Industry’s Focus Evolves
Tom Flaherty is a partner with Strategy& – a part of the PwC network – who has focused on utility growth strategy, mergers and acquisitions (M&A), and business transformation for over forty years. He has been involved with approximately eighty percent of utility M&A stock transactions greater than a billion dollars in the U.S., and supported clients in Great Britain, Italy, Spain, France, Argentina, Venezuela, Australia, and Canada in consolidation or carve-out assignments. He has also provided expert testimony in more than thirty jurisdictions on utility combinations and benefits.
For much of their history, utilities have been considered to be patient subscribers to industry sponsored research and development. Focused research and development was reserved for the largest companies with the greatest need for applied outcomes.

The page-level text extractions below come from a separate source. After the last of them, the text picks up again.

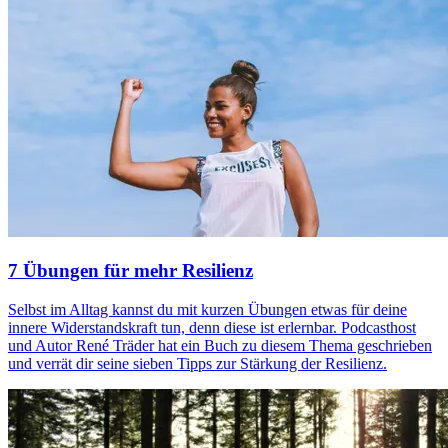
7 Übungen für mehr Resilienz
Selbst im Alltag kannst du mit kurzen Übungen etwas für deine
innere Widerstandskraft tun, denn diese ist erlernbar. Podcasthost
und Autor René Träder hat ein Buch zu diesem Thema geschrieben
und verrät dir seine sieben Tipps zur Stärkung der Resilienz.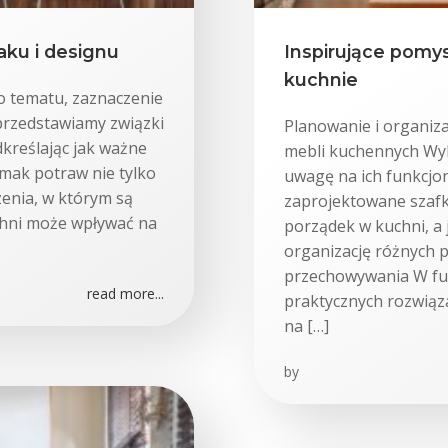
aku i designu
Inspirujące pomys
kuchnie
o tematu, zaznaczenie
 przedstawiamy związki
Planowanie i organiz
kreślając jak ważne
mebli kuchennych Wyb
Smak potraw nie tylko
uwagę na ich funkcjon
zenia, w którym są
zaprojektowane szafki
hni może wpływać na
porządek w kuchni, a
organizację różnych 
przechowywania W fun
read more...
praktycznych rozwią
na […]
by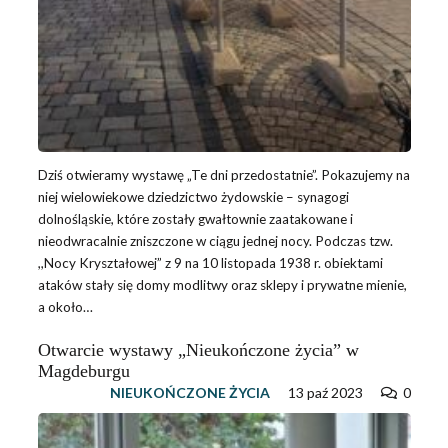
Dziś otwieramy wystawę „Te dni przedostatnie”. Pokazujemy na
niej wielowiekowe dziedzictwo żydowskie – synagogi
dolnośląskie, które zostały gwałtownie zaatakowane i
nieodwracalnie zniszczone w ciągu jednej nocy. Podczas tzw.
,,Nocy Kryształowej” z 9 na 10 listopada 1938 r. obiektami
ataków stały się domy modlitwy oraz sklepy i prywatne mienie,
a około…
Otwarcie wystawy „Nieukończone życia” w
Magdeburgu
NIEUKOŃCZONE ŻYCIA
13 paź 2023
0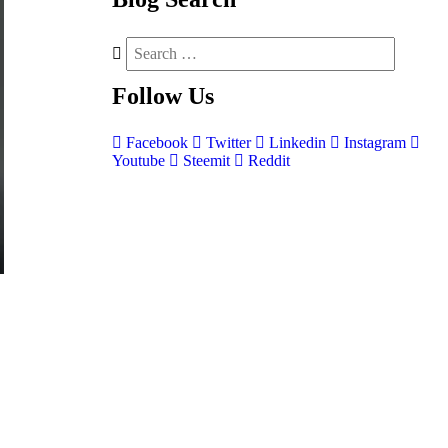
Follow
Us
Facebook
Twitter
Linkedin
Instagram
Youtube
Steemit
Reddit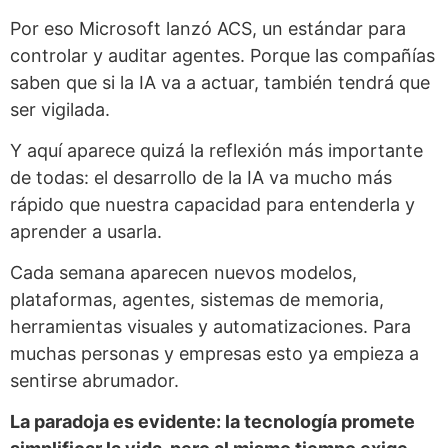
Por eso Microsoft lanzó ACS, un estándar para
controlar y auditar agentes. Porque las compañías
saben que si la IA va a actuar, también tendrá que
ser vigilada.
Y aquí aparece quizá la reflexión más importante
de todas: el desarrollo de la IA va mucho más
rápido que nuestra capacidad para entenderla y
aprender a usarla.
Cada semana aparecen nuevos modelos,
plataformas, agentes, sistemas de memoria,
herramientas visuales y automatizaciones. Para
muchas personas y empresas esto ya empieza a
sentirse abrumador.
La paradoja es evidente: la tecnología promete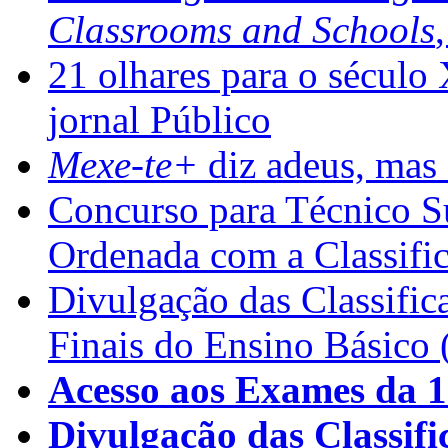
Classrooms and Schools
21 olhares para o século
jornal Público
Mexe-te+
diz adeus, mas 
Concurso para Técnico Su
Ordenada com a Classifi
Divulgação das Classific
Finais do Ensino Básico 
Acesso aos Exames da 1
Divulgação das Classifi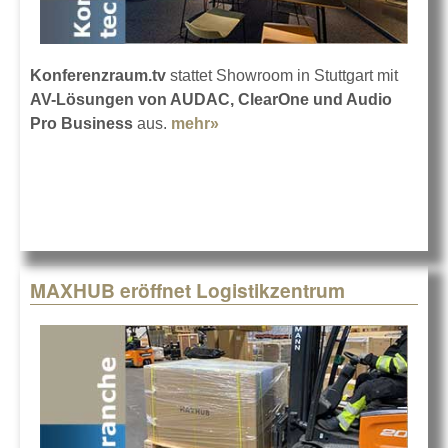
Konferenzraum.tv
stattet Showroom in Stuttgart mit
AV-Lösungen von AUDAC, ClearOne und Audio
Pro Business
aus.
mehr»
about Neuer Showroom für
Konferenzraum.tv
MAXHUB eröffnet Logistikzentrum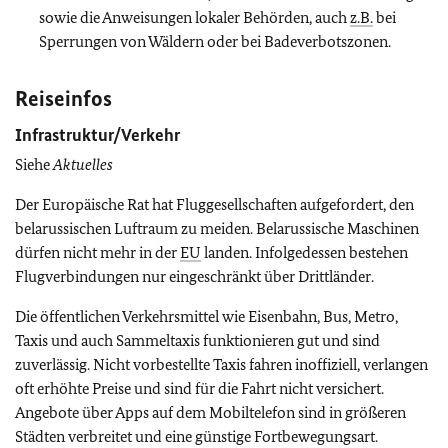
sowie die Anweisungen lokaler Behörden, auch
z.B.
bei
Sperrungen von Wäldern oder bei Badeverbotszonen.
Reiseinfos
Infrastruktur/Verkehr
Siehe
Aktuelles
Der Europäische Rat hat Fluggesellschaften aufgefordert, den
belarussischen Luftraum zu meiden. Belarussische Maschinen
dürfen nicht mehr in der
EU
landen. Infolgedessen bestehen
Flugverbindungen nur eingeschränkt über Drittländer.
Die öffentlichen Verkehrsmittel wie Eisenbahn, Bus, Metro,
Taxis und auch Sammeltaxis funktionieren gut und sind
zuverlässig. Nicht vorbestellte Taxis fahren inoffiziell, verlangen
oft erhöhte Preise und sind für die Fahrt nicht versichert.
Angebote über Apps auf dem Mobiltelefon sind in größeren
Städten verbreitet und eine günstige Fortbewegungsart.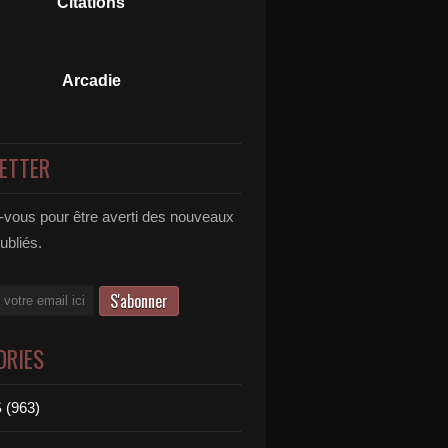
Citations
Arcadie
ETTER
vous pour être averti des nouveaux
publiés.
ORIES
 (963)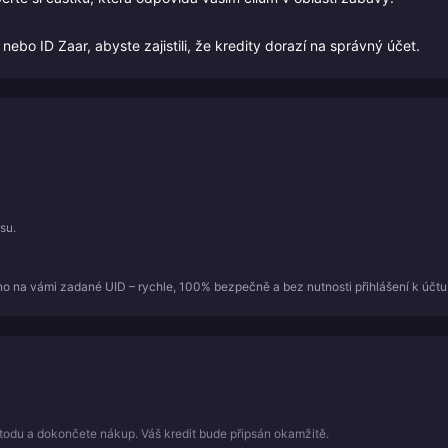
bo ID Zaar, abyste zajistili, že kredity dorazí na správný účet.
su.
o na vámi zadané UID – rychle, 100% bezpečně a bez nutnosti přihlášení k účtu
todu a dokončete nákup. Váš kredit bude připsán okamžitě.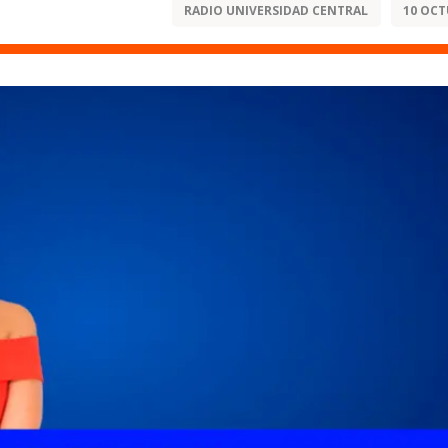
RADIO UNIVERSIDAD CENTRAL
10 OCT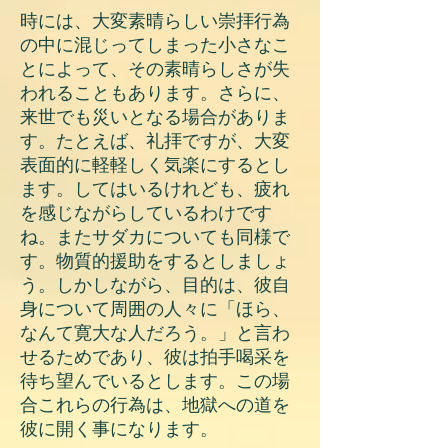
時には、大変素晴らしい崇拝行為
の中に混じってしまった小さなこ
とによって、その素晴らしさが失
われることもあります。さらに、
来世でも災いとなる場合がありま
す。たとえば、礼拝ですが、大変
表面的に軽軽しく気楽にするとし
ます。してはいるけれども、疲れ
を感じながらしているわけです
ね。またサダカについても同様で
す。物質的援助をするとしましょ
う。しかしながら、目的は、彼自
身について周囲の人々に「ほら、
なんて寛大な人だろう。」と言わ
せるためであり、彼は拍手喝采を
待ち望んでいるとします。この場
合これらの行為は、地獄への道を
彼に開く事になります。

If investment was made in research and development, it generally focused on a few key topics around two principal areas of generation. These were, for example, nuclear technology advancement and coal emissions control.
Both of these areas were viewed by utility sponsors as creating advantage for future central station design. They were worth the expenditure level for the anticipated value of the outcome.
Over time, financial challenges emerged. Interest waned and spend levels atrophied. Utilities became dependent on external trade groups, universities and the federal government for both new ideas and basic and applied research.
As a result, the pace of technological change was slow. The adoption rate for new technologies was even slower.